In attesa di una nuova sospensione o un altro ripensamento più o meno strategico, oggi è il giorno di un altro giro di dazi. Gli incrementi tariffari voluti da Donald Trump colpiscono acciaio, alluminio, componenti automobilistici, batterie, semiconduttori, prodotti farmaceutici e altri beni.

Gli aumenti vanno dal 10 per cento al 25 per cento – le importazioni di acciaio e alluminio saranno tassate complessivamente al 50 per cento Trump giustifica le misure come necessarie per proteggere l’industria americana, ridurre la dipendenza estera in settori strategici e combattere pratiche commerciali sleali. Il presidente intensifica così la pressione tariffaria facendo leva sui dazi che non sono stati messi in discussione dalla recente decisione della Corte suprema, che poi è stata temporaneamente congelata da una corte d’appello.

La Cina è naturalmente il bersaglio principale di questa nuova stretta protezionista. Da giorni diversi funzionari della Casa Bianca dicono che Trump e Xi parleranno al telefono questa settimana, dopo lo scambio di accuse a distanza. Il presidente Usa ha accusato Pechino di manipolazione valutaria, dumping industriale e di non fare abbastanza per fermare l’esportazione di sostanze come il fentanyl.

Il rappresentante del Commercio cinese ha risposto che Washington ha «violato severamente» la tregue commerciale negoziata al tavolo di Ginevra e ha minacciato nuove ritorsioni, nella forma di contro-dazi su beni di consumo e minacce di limitare l’export di materiali rari, cruciali per l’industria tecnologica americana. Il governo cinese ha avvertito che «non negozierà sotto minaccia». In attesa della telefonata che potrebbe «appianare» le differenze fra i competitor.

Il portavoce per il Commercio estero della Commissione europea, Olof Gill, ha definito «molto costruttivo» il primo giorno di riunioni a Washington tra i team tecnici di Bruxelles e quelli dell’Amministrazione Usa sulla questione dei dazi.

Un piccolo passo in direzione distensiva dopo che l’Europa ha minacciato misure di ritorsione coordinate e dopo che Trump ha fissato la scadenza per ricevere «offerte migliorative» da parte dei paesi colpiti: un ultimatum più che una apertura diplomatica, confermata anche ufficialmente dalla Casa Bianca. Al momento, solo il Regno Unito sembra vicino a un accordo di esenzione.

Il governo canadese intanto ha definito i dazi «un attacco diretto all’integrazione nordamericana», mentre il Messico ha promesso «risposte proporzionate e multilaterali».

Impatto economico

Gli analisti avvertono che i nuovi dazi potrebbero innescare un aumento dei prezzi al consumo negli Stati Uniti e un rallentamento dell’attività industriale globale. L’analisi dell’Ocse dice che la crescita economica mondiale potrebbe ulteriormente rallentare di 0,2 punti percentuali rispetto alle previsioni, che erano al 3,1 per cento.

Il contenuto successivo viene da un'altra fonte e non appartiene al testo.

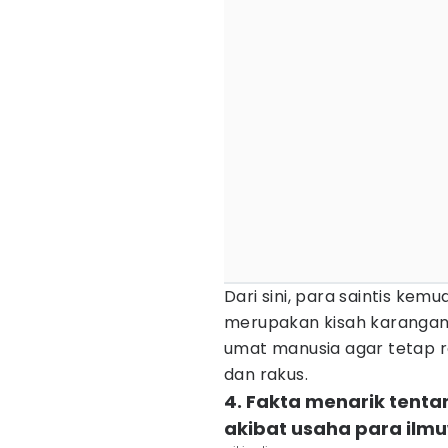
Dari sini, para saintis ke
merupakan kisah karangan
umat manusia agar tetap r
dan rakus.
4. Fakta menarik tent
akibat usaha para ilm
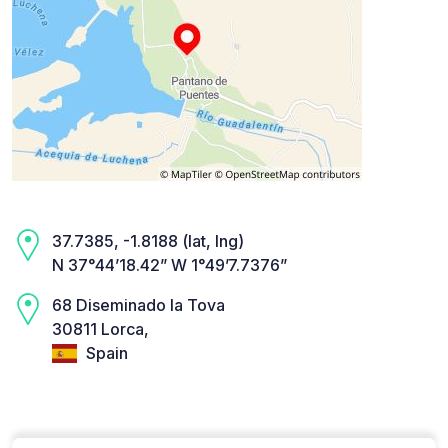
37.7385, -1.8188 (lat, lng)
N 37°44’18.42” W 1°49’7.7376”
68 Diseminado la Tova
30811 Lorca,
Spain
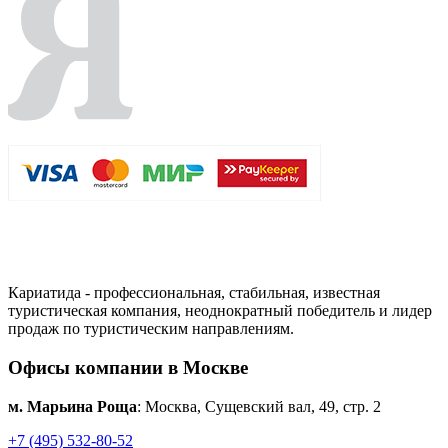
Кариатида - профессиональная, стабильная, известная
туристическая компания, неоднократный победитель и лидер
продаж по туристическим направлениям.
Офисы компании в Москве
м. Марьина Роща
: Москва, Сущевский вал, 49, стр. 2
+7 (495) 532-80-52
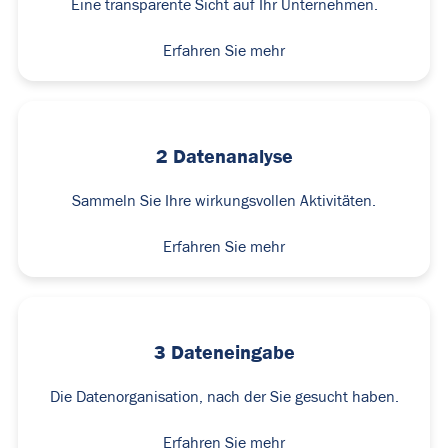
Eine transparente Sicht auf Ihr Unternehmen.
Erfahren Sie mehr
2 Datenanalyse
Sammeln Sie Ihre wirkungsvollen Aktivitäten.
Erfahren Sie mehr
3 Dateneingabe
Die Datenorganisation, nach der Sie gesucht haben.
Erfahren Sie mehr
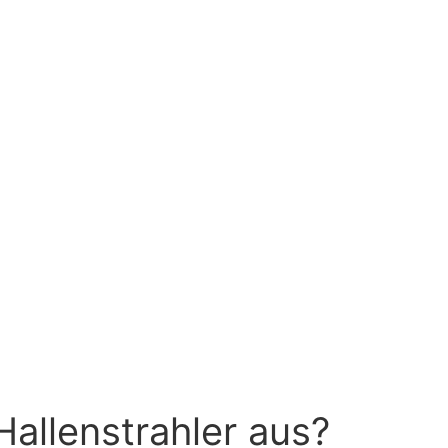
allenstrahler aus?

Una crescita «modesta» del 2,9 per cento sarebbe il risultato diretto di un «significativo» aumento delle barriere commerciali, scrivono gli economisti dell’Ocse, che mettono in guardia: «Le prospettive di un’economia indebolita saranno sentite ovunque nel mondo, senza quasi eccezioni».

L’industria manifatturiera Usa, già sotto pressione, teme ripercussioni a breve termine sulle catene di approvvigionamento. Ma il presidente americano è di tutt’altro avviso: «Grazie ai dazi, la nostra economia sta avendo un boom», ha scritto sulla piattaforma Truth, in uno degli oltre duemila messaggi scritti nei primi quattro mesi della presidenza.